Hato seems to be running each request in a separate thread. Going up by powers of 2, hato threw a java.lang.OutOfMemoryError : unable to create new native Thread error at 2048 concurrent requests.

I also put together a minimal implementation using mostly interop with java.net.http (and cribbing from your internal.clj code). This was running on a JVM repl.

(def default-client (delay {:client (-> (HttpClient/newBuilder)
                                        (.executor (java.util.concurrent.Executors/newVirtualThreadPerTaskExecutor))
                                        .build)}))

(defn then [x f]
  (.thenApply ^java.util.concurrent.CompletableFuture x
              ^java.util.function.Function
              (reify java.util.function.Function
                (apply [_ args]
                  (f args)))))

(defn request
  [{:keys [client uri] :as req}]
  (let [client (or client @default-client)
        ^HttpClient client (or (:client client) client)
        ^HttpRequest req' (-> (HttpRequest/newBuilder)
                              (.uri (URI/create uri))
                              (.build))
        resp (-> client
                 (.sendAsync req' (HttpResponse$BodyHandlers/ofString))
                 (then #(.body ^HttpResponse %)))]

    resp))

(defn get
  [url & args]
  (request {:uri url}))

   (defn api-call-async!
    ([x]
     (api-call-async! 2000 x))
    ([sleep x]
     [x (get (str "https://httpstat.us/200?sleep=" sleep) {:async true})]))

  (time (->> (range 4096)
             (mapv api-call-async!)
             (mapv (fn [[x p]]
                     (deref p)
                     x))))

I tried with both the stock and newVirtualThreadPerTaskExecutor executors. Incrementing by powers of 2, it seems to top out at 4096, roughly the same number of system threads on my machine (macos). 3000 and 3500 seemed to work fine (and quite quickly as well, ~6 seconds for each). I also tried moving the then function to the second mapv to see if that made a difference (it did not). This must be some sort of issue with the underlying Java library. Perhaps, even when providing the virtualThreads executor, it is still attaching a thread to each request? Those Futures should each have Virtual Threads right? Very strange that I don't see any Exceptions being thrown, perhaps there's some sort of deadlock occuring. This is happening both on openjdk 11 and 20.

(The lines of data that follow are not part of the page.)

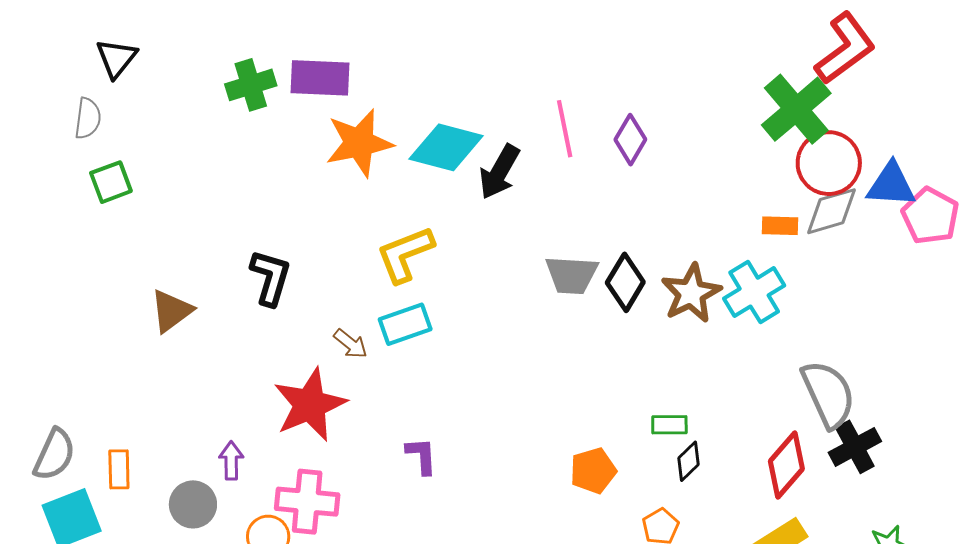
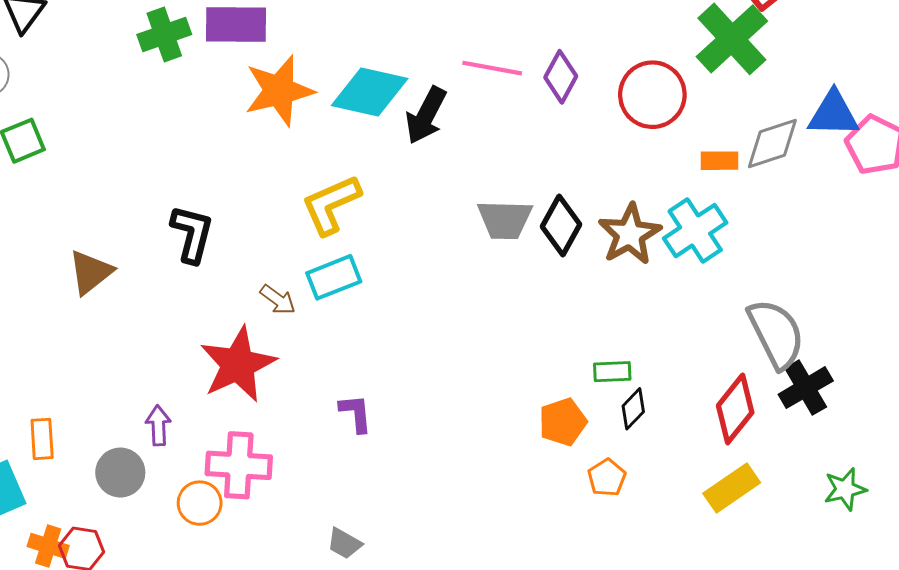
pink line: (565, 129) -> (492, 68), turned -66
red circle: (829, 163) -> (652, 95), moved
orange pentagon: (593, 471) -> (563, 422), moved

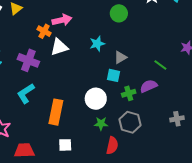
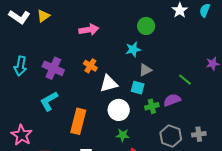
orange cross: (44, 31) -> (90, 66), moved
cyan star: (97, 44) -> (133, 49), moved
white triangle: (59, 47) -> (109, 84), moved
gray hexagon: (130, 122) -> (171, 136), moved

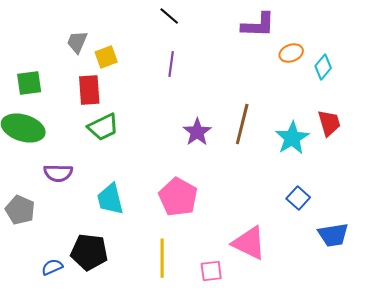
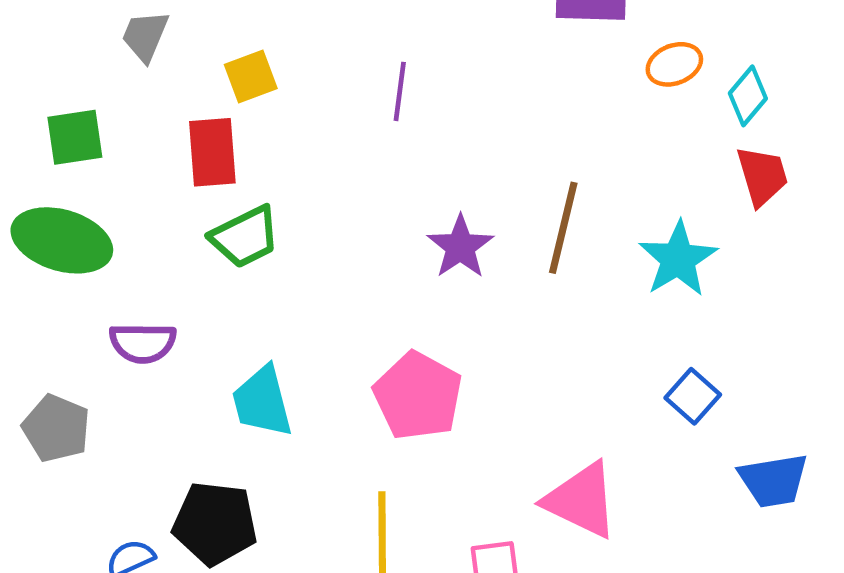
gray trapezoid: (77, 42) -> (145, 36), moved
red trapezoid: (329, 123) -> (762, 176), moved

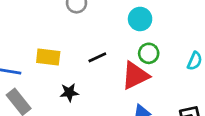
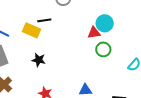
black line: (97, 57) -> (44, 20), moved
red triangle: (135, 76) -> (94, 33), moved, size x0.6

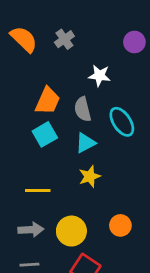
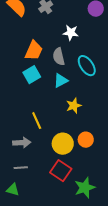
yellow star: (90, 176) -> (74, 106), moved
yellow line: (38, 190) -> (37, 121), moved, turned 66
yellow circle: (71, 231) -> (63, 144), moved

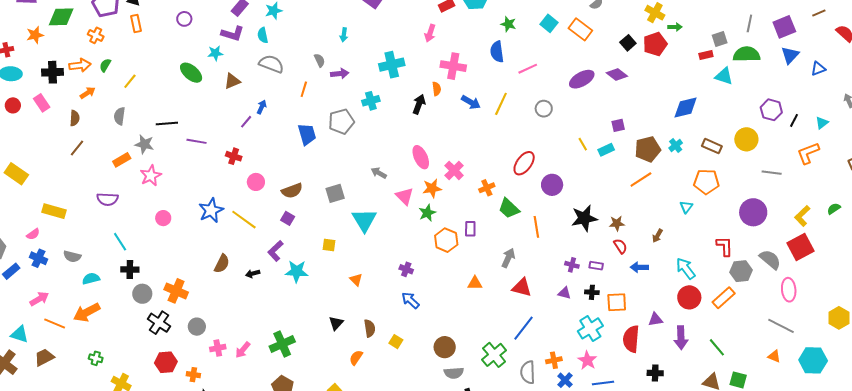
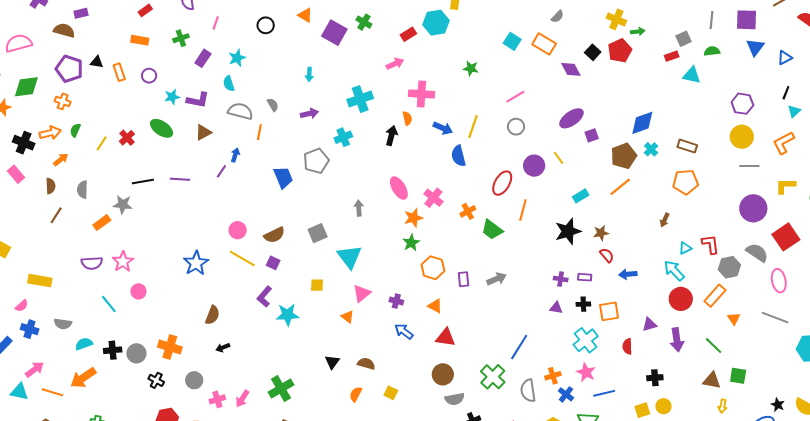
orange rectangle: (136, 24) -> (119, 72), moved
green star: (508, 24) -> (471, 68), moved
purple square: (784, 27) -> (746, 20), turned 30
pink arrow: (430, 33) -> (395, 64), turned -126
purple L-shape: (233, 34) -> (198, 100), moved
blue semicircle: (497, 52) -> (458, 156), moved
cyan star: (215, 53) -> (172, 97), moved
green semicircle: (747, 54) -> (712, 51), size x0.6
gray semicircle: (320, 60) -> (273, 105), moved
pink line: (528, 69) -> (515, 97), moved
black cross: (52, 72) -> (24, 143), turned 30
purple diamond: (617, 75) -> (571, 69), moved, turned 30
purple ellipse: (582, 79) -> (571, 118), moved
orange line: (304, 89) -> (259, 132), moved
blue diamond: (686, 108) -> (642, 123), moved
gray semicircle: (119, 116) -> (82, 190), moved
black line: (794, 120) -> (786, 93), moved
yellow circle: (746, 139) -> (742, 137), moved
purple line: (197, 141) -> (180, 179), moved
cyan rectangle: (606, 150) -> (581, 196), moved
red cross: (234, 156) -> (127, 138), moved, turned 35
gray arrow: (379, 173) -> (359, 208), turned 63
pink star: (151, 176) -> (123, 262), moved
purple circle: (552, 185) -> (534, 166), moved
pink triangle: (405, 196) -> (362, 293), moved, turned 42
cyan triangle: (686, 207) -> (685, 248), moved, turned 32
purple circle: (753, 212) -> (753, 208), moved
yellow L-shape: (802, 216) -> (785, 186), moved, turned 50
pink circle: (163, 218) -> (138, 291), moved
yellow line: (244, 220) -> (242, 258), moved
orange line: (536, 227) -> (523, 210), moved, turned 30
purple rectangle: (470, 229) -> (463, 279), moved
brown arrow: (657, 236) -> (665, 220), moved
gray arrow: (508, 258) -> (497, 279), turned 48
black cross: (130, 270) -> (113, 350), moved
black arrow: (253, 274) -> (223, 348), moved
orange triangle: (475, 283) -> (435, 306), moved, turned 35
red triangle: (522, 287) -> (446, 337), moved
black cross: (159, 323) -> (156, 380), size x0.7
brown semicircle: (370, 328) -> (366, 364), turned -60
cyan triangle: (20, 334) -> (19, 392), moved
red semicircle: (631, 339) -> (627, 346), size x0.6
yellow square: (396, 342) -> (391, 393), moved
orange triangle: (774, 356) -> (734, 319), moved, turned 40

borkdude commented 1 year ago

If you have the same problem with the java.net.http library I'd try pasting that example on a Java forum or so, to check if this is expected or a JDK bug. Unfortunately I'm not in a position to fix JDK bugs.

borkdude commented 1 year ago

Closing since this library is built on java.net.http and issues with those should be filed with JVM vendors.